• _Your assignment_: Images excluded, repeat each entry below exactly.

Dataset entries

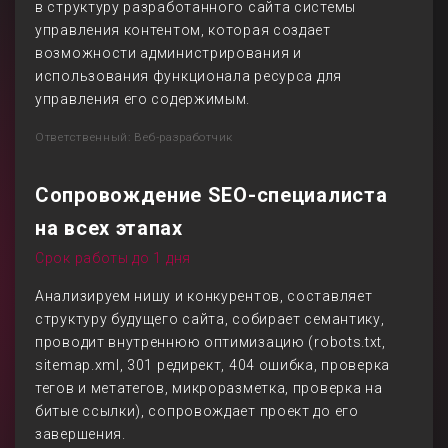
в структуру разработанного сайта системы
управления контентом, которая создает
возможности администрирования и
использования функционала ресурса для
управления его содержимым.
Ответственный: Веб-разработчик
Сопровождение SEO-специалиста
на всех этапах
Срок работы до 1 дня
Анализируем нишу и конкурентов, составляет
структуру будущего сайта, собирает семантику,
проводит внутреннюю оптимизацию (robots.txt,
sitemap.xml, 301 редирект, 404 ошибка, проверка
тегов и метатегов, микроразметка, проверка на
битые ссылки), сопровождает проект до его
завершения.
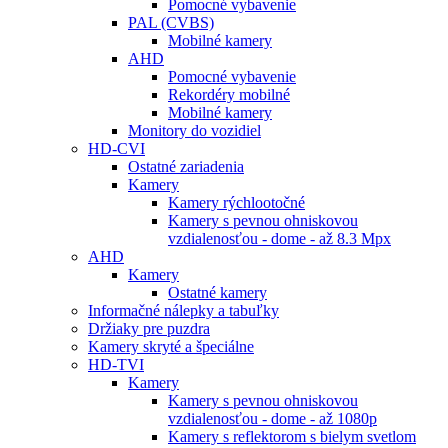
Pomocné vybavenie
PAL (CVBS)
Mobilné kamery
AHD
Pomocné vybavenie
Rekordéry mobilné
Mobilné kamery
Monitory do vozidiel
HD-CVI
Ostatné zariadenia
Kamery
Kamery rýchlootočné
Kamery s pevnou ohniskovou
vzdialenosťou - dome - až 8.3 Mpx
AHD
Kamery
Ostatné kamery
Informačné nálepky a tabuľky
Držiaky pre puzdra
Kamery skryté a špeciálne
HD-TVI
Kamery
Kamery s pevnou ohniskovou
vzdialenosťou - dome - až 1080p
Kamery s reflektorom s bielym svetlom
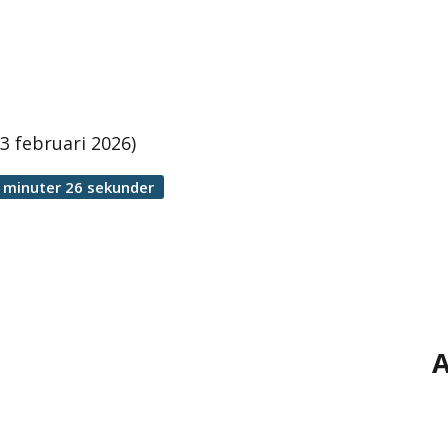
 februari 2026)
 minuter 26 sekunder
A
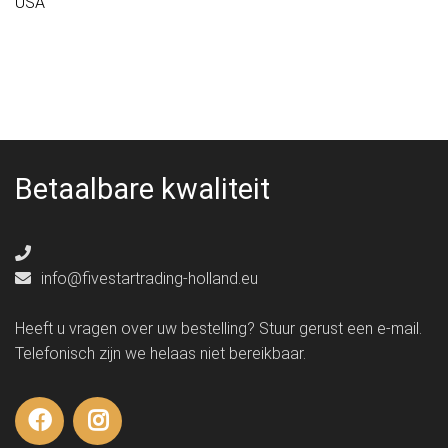
USA
Betaalbare kwaliteit
info@fivestartrading-holland.eu
Heeft u vragen over uw bestelling? Stuur gerust een e-mail.
Telefonisch zijn we helaas niet bereikbaar.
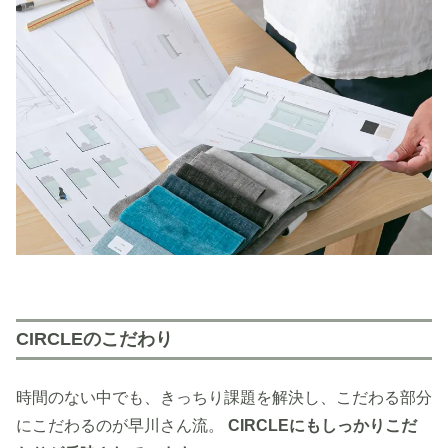
CIRCLEのこだわり
時間のない中でも、きっちり課題を解決し、こだわる部分
にこだわるのが早川さん流。
CIRCLEにもしっかりこだ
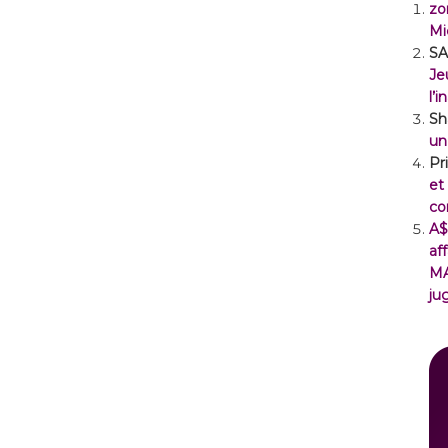
zo
Mi
SA
Je
l’
Sh
un
Pr
et
co
A$
af
M
ju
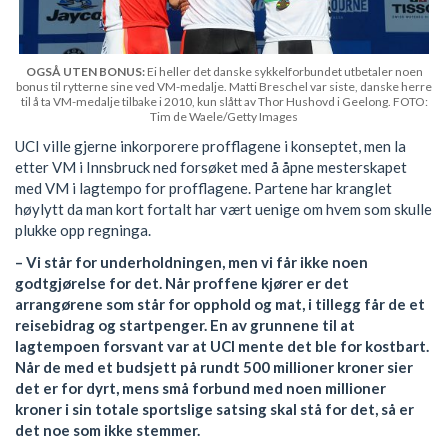
OGSÅ UTEN BONUS:
Ei heller det danske sykkelforbundet utbetaler noen
bonus til rytterne sine ved VM-medalje. Matti Breschel var siste, danske herre
til å ta VM-medalje tilbake i 2010, kun slått av Thor Hushovd i Geelong. FOTO:
Tim de Waele/Getty Images
UCI ville gjerne inkorporere profflagene i konseptet, men la
etter VM i Innsbruck ned forsøket med å åpne mesterskapet
med VM i lagtempo for profflagene. Partene har kranglet
høylytt da man kort fortalt har vært uenige om hvem som skulle
plukke opp regninga.
– Vi står for underholdningen, men vi får ikke noen
godtgjørelse for det. Når proffene kjører er det
arrangørene som står for opphold og mat, i tillegg får de et
reisebidrag og startpenger. En av grunnene til at
lagtempoen forsvant var at UCI mente det ble for kostbart.
Når de med et budsjett på rundt 500 millioner kroner sier
det er for dyrt, mens små forbund med noen millioner
kroner i sin totale sportslige satsing skal stå for det, så er
det noe som ikke stemmer.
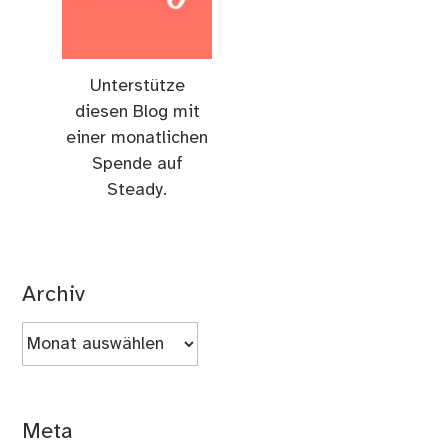
Unterstütze
diesen Blog mit
einer monatlichen
Spende auf
Steady.
Archiv
Archiv
Meta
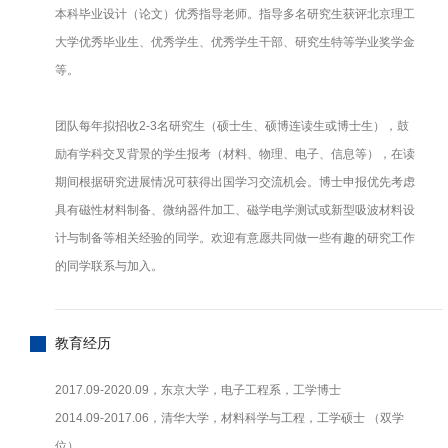
本科毕业设计（论文）优秀指导老师。指导多名研究生获评北京理工
大学优秀毕业生、优秀学生、优秀学生干部、研究生特等学业奖学金
等。
团队每年拟招收2-3名研究生（硕士生、硕博连读生或博士生），鼓
励有学科交叉背景的学生报考（材料、物理、电子、信息等），在读
期间根据研究进展情况可获得出国学习交流机会。博士申报优先考虑
具有磁性材料制备、微纳器件加工、磁学电学测试或新型吸波材料设
计与制备等相关经验的同学。欢迎有意愿共同做一些有趣的研究工作
的同学联系与加入。
教育经历
2017.09-2020.09，东京大学，电子工程系，工学博士
2014.09-2017.06，清华大学，材料科学与工程，工学硕士 （双学
位）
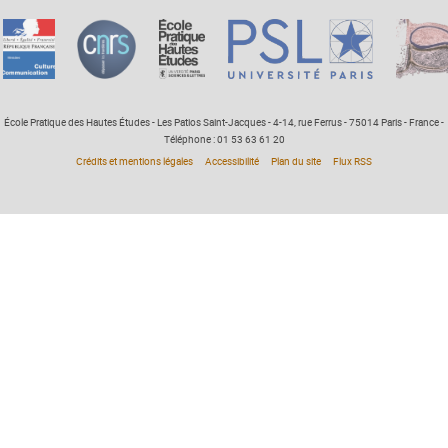
École Pratique des Hautes Études - Les Patios Saint-Jacques - 4-14, rue Ferrus - 75014 Paris - France -
Téléphone : 01 53 63 61 20
Crédits et mentions légales
Accessibilité
Plan du site
Flux RSS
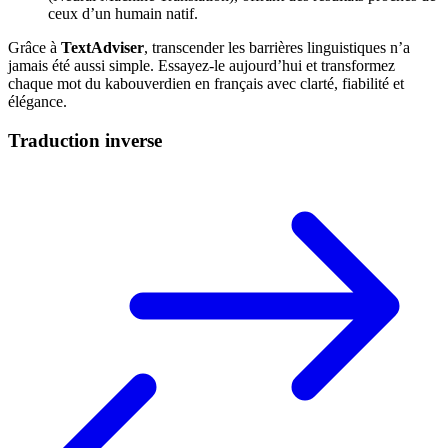
ceux d’un humain natif.
Grâce à
TextAdviser
, transcender les barrières linguistiques n’a
jamais été aussi simple. Essayez-le aujourd’hui et transformez
chaque mot du kabouverdien en français avec clarté, fiabilité et
élégance.
Traduction inverse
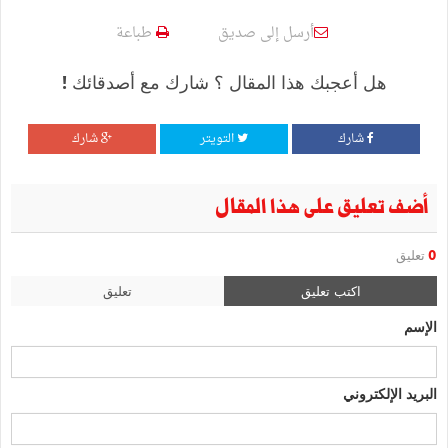
أرسل إلى صديق
طباعة
هل أعجبك هذا المقال ؟ شارك مع أصدقائك !
شارك
التويتر
شارك
أضف تعليق على هذا المقال
0
تعليق
اكتب تعليق
تعليق
الإسم
البريد الإلكتروني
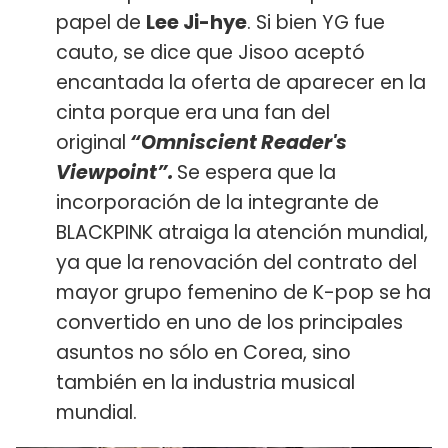
papel de
Lee Ji-hye
. Si bien YG fue
cauto, se dice que Jisoo aceptó
encantada la oferta de aparecer en la
cinta porque era una fan del
original
“Omniscient Reader's
Viewpoint”.
Se espera que la
incorporación de la integrante de
BLACKPINK atraiga la atención mundial,
ya que la renovación del contrato del
mayor grupo femenino de K-pop se ha
convertido en uno de los principales
asuntos no sólo en Corea, sino
también en la industria musical
mundial.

• _Written response_:
в структуру разработанного сайта системы
управления контентом, которая создает
возможности администрирования и
использования функционала ресурса для
управления его содержимым.
Ответственный: Веб-разработчик
Сопровождение SEO-специалиста
на всех этапах
Срок работы до 1 дня
Анализируем нишу и конкурентов, составляет
структуру будущего сайта, собирает семантику,
проводит внутреннюю оптимизацию (robots.txt,
sitemap.xml, 301 редирект, 404 ошибка, проверка
тегов и метатегов, микроразметка, проверка на
битые ссылки), сопровождает проект до его
завершения.
Pomocné vybavenie
PAL (CVBS)
Mobilné kamery
AHD
Pomocné vybavenie
Rekordéry mobilné
Mobilné kamery
Monitory do vozidiel
HD-CVI
Ostatné zariadenia
Kamery
Kamery rýchlootočné
Kamery s pevnou ohniskovou
vzdialenosťou - dome - až 8.3 Mpx
AHD
Kamery
Ostatné kamery
Informačné nálepky a tabuľky
Držiaky pre puzdra
Kamery skryté a špeciálne
HD-TVI
Kamery
Kamery s pevnou ohniskovou
vzdialenosťou - dome - až 1080p
Kamery s reflektorom s bielym svetlom
 februari 2026)
 minuter 26 sekunder
A
USA
Betaalbare kwaliteit
info@fivestartrading-holland.eu
Heeft u vragen over uw bestelling? Stuur gerust een e-mail.
Telefonisch zijn we helaas niet bereikbaar.
CIRCLEのこだわり
時間のない中でも、きっちり課題を解決し、こだわる部分
にこだわるのが早川さん流。
CIRCLEにもしっかりこだ
zo
Mi
SA
Je
l’
Sh
un
Pr
et
co
A$
af
M
ju
OGSÅ UTEN BONUS:
Ei heller det danske sykkelforbundet utbetaler noen
bonus til rytterne sine ved VM-medalje. Matti Breschel var siste, danske herre
til å ta VM-medalje tilbake i 2010, kun slått av Thor Hushovd i Geelong. FOTO:
Tim de Waele/Getty Images
UCI ville gjerne inkorporere profflagene i konseptet, men la
etter VM i Innsbruck ned forsøket med å åpne mesterskapet
med VM i lagtempo for profflagene. Partene har kranglet
høylytt da man kort fortalt har vært uenige om hvem som skulle
plukke opp regninga.
– Vi står for underholdningen, men vi får ikke noen
godtgjørelse for det. Når proffene kjører er det
arrangørene som står for opphold og mat, i tillegg får de et
reisebidrag og startpenger. En av grunnene til at
lagtempoen forsvant var at UCI mente det ble for kostbart.
Når de med et budsjett på rundt 500 millioner kroner sier
det er for dyrt, mens små forbund med noen millioner
kroner i sin totale sportslige satsing skal stå for det, så er
det noe som ikke stemmer.
Unterstütze
diesen Blog mit
einer monatlichen
Spende auf
Steady.
Archiv
Archiv
Meta
本科毕业设计（论文）优秀指导老师。指导多名研究生获评北京理工
大学优秀毕业生、优秀学生、优秀学生干部、研究生特等学业奖学金
等。
团队每年拟招收2-3名研究生（硕士生、硕博连读生或博士生），鼓
励有学科交叉背景的学生报考（材料、物理、电子、信息等），在读
期间根据研究进展情况可获得出国学习交流机会。博士申报优先考虑
具有磁性材料制备、微纳器件加工、磁学电学测试或新型吸波材料设
计与制备等相关经验的同学。欢迎有意愿共同做一些有趣的研究工作
的同学联系与加入。
教育经历
2017.09-2020.09，东京大学，电子工程系，工学博士
2014.09-2017.06，清华大学，材料科学与工程，工学硕士 （双学
位）
École Pratique des Hautes Études - Les Patios Saint-Jacques - 4-14, rue Ferrus - 75014 Paris - France -
Téléphone : 01 53 63 61 20
Crédits et mentions légales
Accessibilité
Plan du site
Flux RSS
ceux d’un humain natif.
Grâce à
TextAdviser
, transcender les barrières linguistiques n’a
jamais été aussi simple. Essayez-le aujourd’hui et transformez
chaque mot du kabouverdien en français avec clarté, fiabilité et
élégance.
Traduction inverse
أرسل إلى صديق
طباعة
هل أعجبك هذا المقال ؟ شارك مع أصدقائك !
شارك
التويتر
شارك
أضف تعليق على هذا المقال
0
تعليق
اكتب تعليق
تعليق
الإسم
البريد الإلكتروني
papel de
Lee Ji-hye
. Si bien YG fue
cauto, se dice que Jisoo aceptó
encantada la oferta de aparecer en la
cinta porque era una fan del
original
“Omniscient Reader's
Viewpoint”.
Se espera que la
incorporación de la integrante de
BLACKPINK atraiga la atención mundial,
ya que la renovación del contrato del
mayor grupo femenino de K-pop se ha
convertido en uno de los principales
asuntos no sólo en Corea, sino
también en la industria musical
mundial.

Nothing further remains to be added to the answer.